Saved data entries
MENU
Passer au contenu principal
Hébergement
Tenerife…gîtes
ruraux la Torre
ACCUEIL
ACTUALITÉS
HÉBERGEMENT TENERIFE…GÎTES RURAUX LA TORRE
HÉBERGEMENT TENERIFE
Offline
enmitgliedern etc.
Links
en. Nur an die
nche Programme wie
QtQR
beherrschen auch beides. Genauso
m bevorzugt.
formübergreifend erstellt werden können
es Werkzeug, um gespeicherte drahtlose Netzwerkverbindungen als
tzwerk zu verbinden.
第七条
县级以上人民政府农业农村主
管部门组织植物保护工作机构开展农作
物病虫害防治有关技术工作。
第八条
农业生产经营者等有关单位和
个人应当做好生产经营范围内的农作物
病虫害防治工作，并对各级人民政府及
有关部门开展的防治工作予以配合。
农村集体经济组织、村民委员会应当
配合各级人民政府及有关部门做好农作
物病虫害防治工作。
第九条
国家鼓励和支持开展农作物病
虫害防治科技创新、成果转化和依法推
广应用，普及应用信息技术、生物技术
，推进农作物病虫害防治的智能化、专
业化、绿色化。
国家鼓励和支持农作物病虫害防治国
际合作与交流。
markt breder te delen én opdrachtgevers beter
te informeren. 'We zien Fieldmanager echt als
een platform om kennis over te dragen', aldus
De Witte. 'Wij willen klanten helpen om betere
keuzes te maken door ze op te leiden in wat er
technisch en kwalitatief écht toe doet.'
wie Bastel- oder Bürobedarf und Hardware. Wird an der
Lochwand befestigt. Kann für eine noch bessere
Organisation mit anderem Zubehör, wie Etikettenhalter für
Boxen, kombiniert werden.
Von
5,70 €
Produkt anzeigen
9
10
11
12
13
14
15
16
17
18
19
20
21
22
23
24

*Task objective*
Keeping every word and mark as it is, print the entries above.

*Result for this exercise*
MENU
Passer au contenu principal
Hébergement
Tenerife…gîtes
ruraux la Torre
ACCUEIL
ACTUALITÉS
HÉBERGEMENT TENERIFE…GÎTES RURAUX LA TORRE
HÉBERGEMENT TENERIFE
Offline
enmitgliedern etc.
Links
en. Nur an die
nche Programme wie
QtQR
beherrschen auch beides. Genauso
m bevorzugt.
formübergreifend erstellt werden können
es Werkzeug, um gespeicherte drahtlose Netzwerkverbindungen als
tzwerk zu verbinden.
第七条
县级以上人民政府农业农村主
管部门组织植物保护工作机构开展农作
物病虫害防治有关技术工作。
第八条
农业生产经营者等有关单位和
个人应当做好生产经营范围内的农作物
病虫害防治工作，并对各级人民政府及
有关部门开展的防治工作予以配合。
农村集体经济组织、村民委员会应当
配合各级人民政府及有关部门做好农作
物病虫害防治工作。
第九条
国家鼓励和支持开展农作物病
虫害防治科技创新、成果转化和依法推
广应用，普及应用信息技术、生物技术
，推进农作物病虫害防治的智能化、专
业化、绿色化。
国家鼓励和支持农作物病虫害防治国
际合作与交流。
markt breder te delen én opdrachtgevers beter
te informeren. 'We zien Fieldmanager echt als
een platform om kennis over te dragen', aldus
De Witte. 'Wij willen klanten helpen om betere
keuzes te maken door ze op te leiden in wat er
technisch en kwalitatief écht toe doet.'
wie Bastel- oder Bürobedarf und Hardware. Wird an der
Lochwand befestigt. Kann für eine noch bessere
Organisation mit anderem Zubehör, wie Etikettenhalter für
Boxen, kombiniert werden.
Von
5,70 €
Produkt anzeigen
9
10
11
12
13
14
15
16
17
18
19
20
21
22
23
24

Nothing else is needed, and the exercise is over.